I created this site in order to empower people to remove themselves from a bad situation and move toward the life they want.  This really applies to all people, but I will be using myself as the prime example.

A little about me:

I once thought I had found my prince and the life I wanted to live.  Eleven years, one failed marriage, and a ton of debt later, I realized that I married the frog pretending to be a prince.  I was in a terrible situation and felt really miserable, and just plain stuck.  I wanted out, but was scared to be on my own.  I also didn’t think there was anything out there for me.  Because I believed the frog when he told me I would never find another prince.  I believed him when he told me that I wasn’t lovable, and wasn’t what anyone would want.

For a while.

Then, what I realized is that he was projecting his own insecurities on to me.  I also realized that senior frog was perfectly happy and would never leave the lily pad.  So, I had to do what any self saving princess would do.  I got the hell out of there.  It was really hard, and it took everything I had and a great friend kidnapping me and holding an intervention.  That friend also asked me to move in with her and her daughter, in order to get me out of the situation.

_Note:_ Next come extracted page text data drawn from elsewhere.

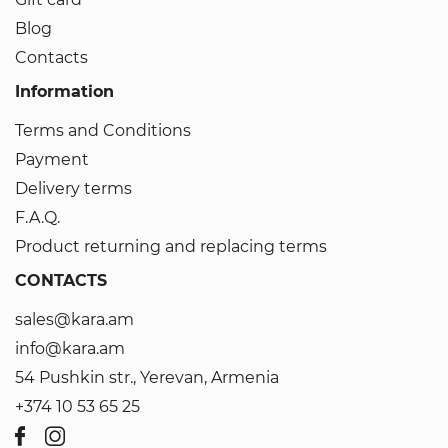
Blog
Contacts
Information
Terms and Conditions
Payment
Delivery terms
F.A.Q.
Product returning and replacing terms
CONTACTS
sales@kara.am
info@kara.am
54 Pushkin str., Yerevan, Armenia
+374 10 53 65 25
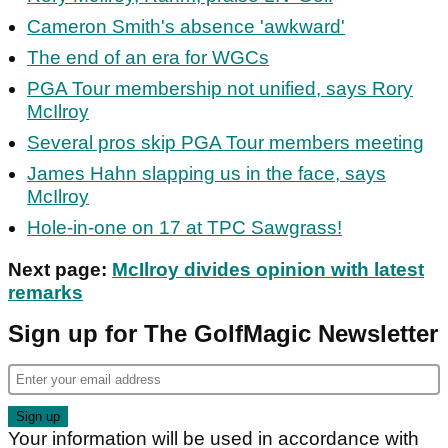
Cameron Smith's absence 'awkward'
The end of an era for WGCs
PGA Tour membership not unified, says Rory
McIlroy
Several pros skip PGA Tour members meeting
James Hahn slapping us in the face, says
McIlroy
Hole-in-one on 17 at TPC Sawgrass!
Next page:
McIlroy divides opinion with latest
remarks
Sign up for The GolfMagic Newsletter
Your information will be used in accordance with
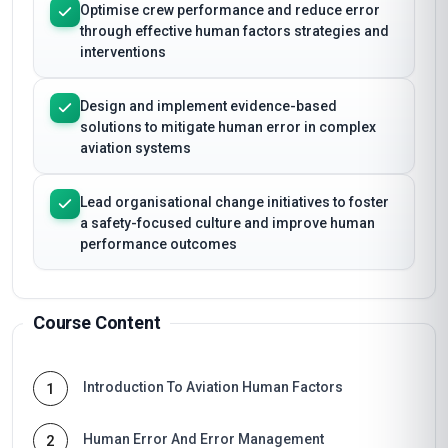
Optimise crew performance and reduce error
through effective human factors strategies and
interventions
Design and implement evidence-based
solutions to mitigate human error in complex
aviation systems
Lead organisational change initiatives to foster
a safety-focused culture and improve human
performance outcomes
Course Content
Introduction To Aviation Human Factors
1
Human Error And Error Management
2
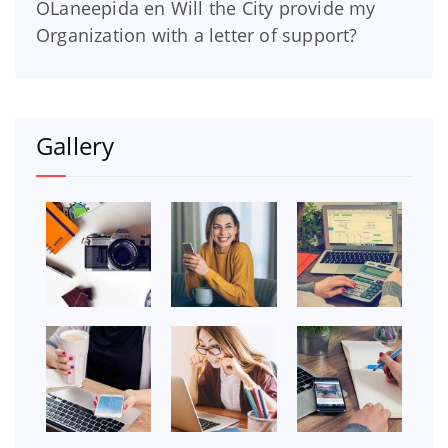
OLaneepida
en
Will the City provide my
Organization with a letter of support?
Gallery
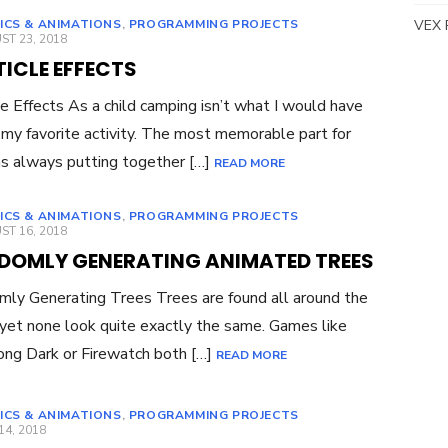
ICS & ANIMATIONS
,
PROGRAMMING PROJECTS
VEX 
ED
T 23, 2018
ICLE EFFECTS
le Effects As a child camping isn’t what I would have
 my favorite activity. The most memorable part for
 always putting together […]
READ MORE
ICS & ANIMATIONS
,
PROGRAMMING PROJECTS
ED
T 16, 2018
DOMLY GENERATING ANIMATED TREES
ly Generating Trees Trees are found all around the
yet none look quite exactly the same. Games like
ng Dark or Firewatch both […]
READ MORE
ICS & ANIMATIONS
,
PROGRAMMING PROJECTS
ED
14, 2018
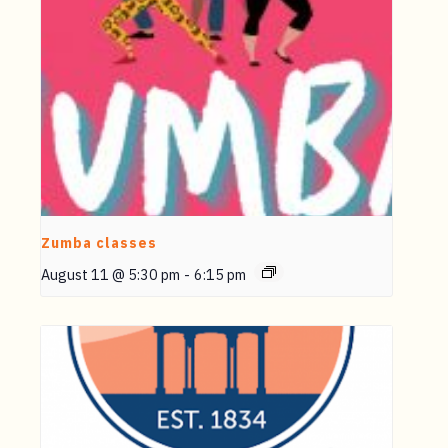
Zumba classes
August 11 @ 5:30 pm
-
6:15 pm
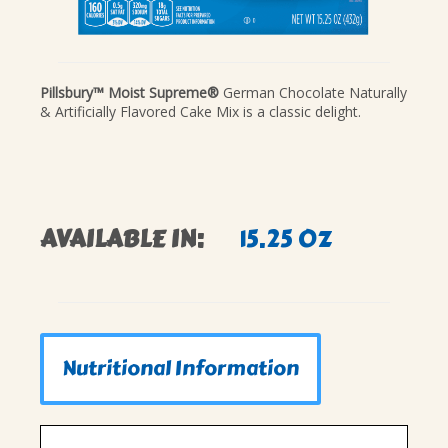
Pillsbury™ Moist Supreme®
German Chocolate Naturally
& Artificially Flavored Cake Mix is a classic delight.
AVAILABLE IN:
15.25 OZ
Nutritional Information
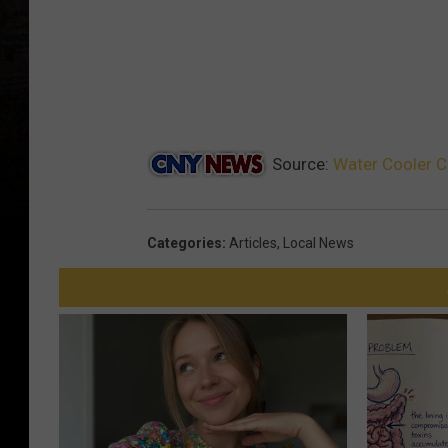
Source:
Water Cooler C
Categories
:
Articles
,
Local News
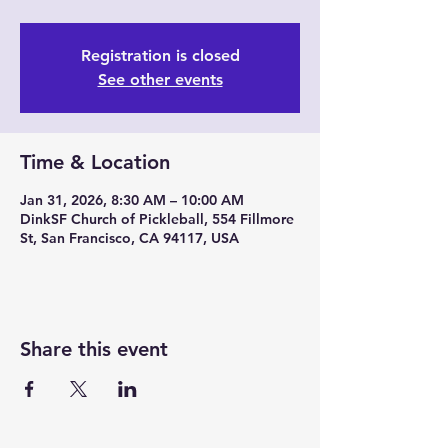
Registration is closed
See other events
Time & Location
Jan 31, 2026, 8:30 AM – 10:00 AM
DinkSF Church of Pickleball, 554 Fillmore
St, San Francisco, CA 94117, USA
Share this event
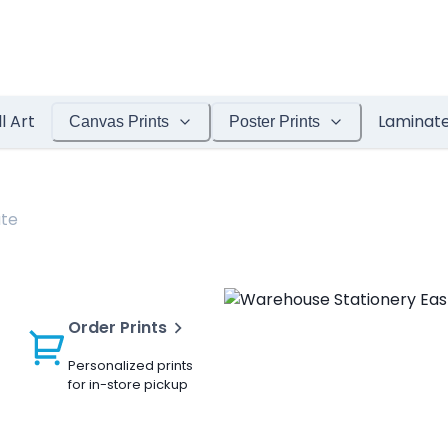
l Art
Laminat
Canvas Prints
Poster Prints
ate
Order Prints
Personalized prints
for in-store pickup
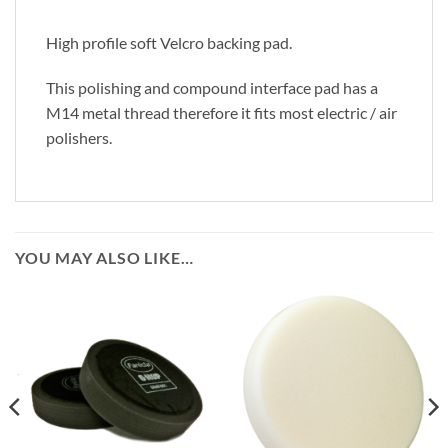
High profile soft Velcro backing pad.
This polishing and compound interface pad has a
M14 metal thread therefore it fits most electric / air
polishers.
YOU MAY ALSO LIKE…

I owe her a lot.  She got me out, but I kept me out.  No one believed that I would stay away.  But, I did.  I left on New Year’s Day, and I never went back.  Ten months later, we were legally divorced.  A year later, I sit creating this site.

I won’t be talking too much more about the frog, as he doesn’t deserve the satisfaction of being a topic of conversation.  I will, however, talk about my life AFTER divorce.  What do you do when the glass slipper breaks?  When Happily Ever After turns into a nightmare and you finally wake up.  Follow me as I explore a new life and as I create my own Happily Ever After.